The Mangapurua Track is made up of remote, rough-and-ready 4WD track and backcountry singletrack, much of which is on papa clay – smooth, fast and flowing when dry, but super-slippery in the wet. The majority of the riding is not especially technical but there are steep drop-offs to the side in some places
The track also sidles around a series of bluffs with precipitous drop-offs and rock-fall hazards. Riders should take extra care on these sections, as signposted.
These factors makes it a Grade 4 (advanced trail best suited to experienced mountain bikers, rain or shine.)
Please be aware, after rain or severe weather condition of the Mangapurua track may change. At any stage, there may be fresh debris or windfalls on the track, particularly around the papa bluff sections. After significant rain, please check the track status updates on this site: the chance of a new slip or windfall is high.
- The Managapurua track is open on a seasonal basis only, (Winter closure).
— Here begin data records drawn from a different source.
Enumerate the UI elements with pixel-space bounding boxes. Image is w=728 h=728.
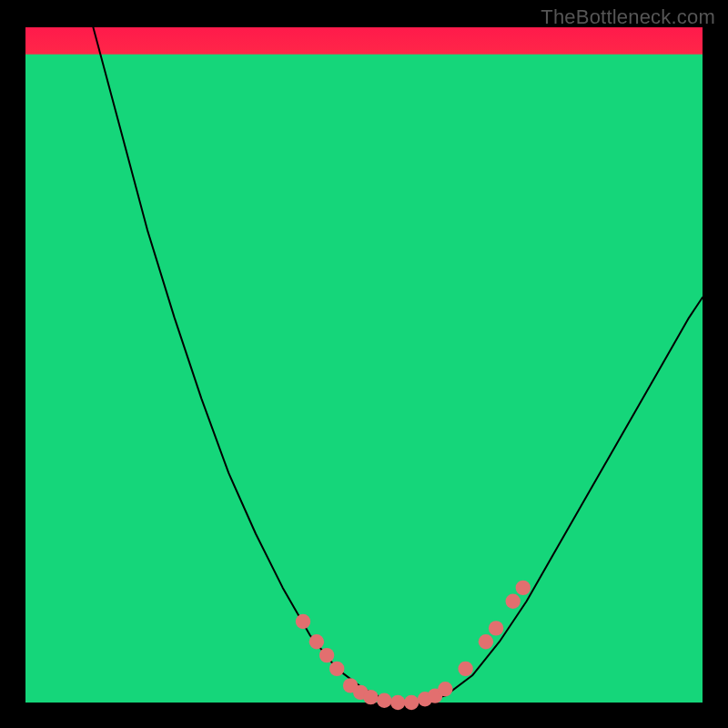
curve-marker (319, 648, 334, 662)
curve-marker (309, 634, 324, 649)
curve-marker (390, 695, 405, 710)
curve-marker (404, 695, 419, 710)
curve-marker (363, 690, 378, 704)
watermark-text: TheBottleneck.com (541, 5, 715, 29)
chart-frame: TheBottleneck.com (0, 0, 728, 728)
curve-marker (329, 662, 344, 676)
curve-marker (438, 682, 452, 696)
curve-marker (479, 634, 493, 649)
curve-marker (296, 614, 310, 629)
curve-marker (489, 621, 503, 635)
curve-marker (458, 662, 472, 676)
bottleneck-chart (0, 0, 728, 728)
curve-marker (377, 693, 391, 708)
curve-marker (516, 581, 531, 595)
curve-marker (506, 594, 521, 609)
- The track may also close temporarily for inspection after heavy weather events : Please do check the Track status for current conditions. The team at Department of Conservation are committed to providing a safe and enjoyable track, and work hard to maintain this remote section - and we thank them.
- Consider riding Mangapurua only if you have sound riding skills and are prepared to ride with due care. The Whanganui national park is is a remote, dynamic terrain and environment, hence the track requires respect at all times as conditions may change unexpectedly.
- As you cycle through the trail, if you do encounter any section you have doubts about your ability to cross, then please walk. (these sections are generally very short). It is recommended you position your bike on the outside edge of any fall hazard (bluffs or drop offs), this is the safest and most balanced way to cross narrow sections.
- E-bikers and those with panniers — be aware you may be required to lift/carry your bike around debris
- There is no mobile coverage, you are advised to take basic tools and safety gear, including a PLB
- A good-quality, well-maintained mountain bike is essential. Decent bike mechanical skills are a must as it’s a long way from help.
- Mountains to Sea markers line the trail at regular intervals and track junctions are clearly signposted. Download our ride guide to help time your ride and identify the many interesting landmarks.
- The best time to ride the track is between November and April when the weather is most settled. However, heavy rain can occur at any time of year in Whanganui National Park and track conditions can change quickly. Riders should therefore be prepared for every eventuality.
- Be sure to check the weather forecast, and pick a fine day to ride if at all possible. DOC, tour operators and local visitor centres can advise on various expectations including current track conditions.
- This is a wilderness ride with no shops or services. Riders should take plenty of food and water, although there are places to fill water bottles along the way. Very basic supplies including ice creams and drinks are available at the campground in Pīpīriki.
- There is virtually no cellphone reception on the track. Riders should consider carrying a PLB (personal locator beacon) or ‘spot tracker’.
- All shuttle and jet boat transport must be booked in advance.
- Local tour operators offer a variety of packages including two and three-day adventures with accommodation.
- Public toilets are located at the start of the track and regular intervals along the way at the Mangapurua Trig, Johnson’s, Bettjeman’s, Hellawell’s and just after the Bridge to Nowhere.
- This section of the Mountains to Sea connects with Middle & Ruatiti Roads and Whanganui River Road at Pīpīriki.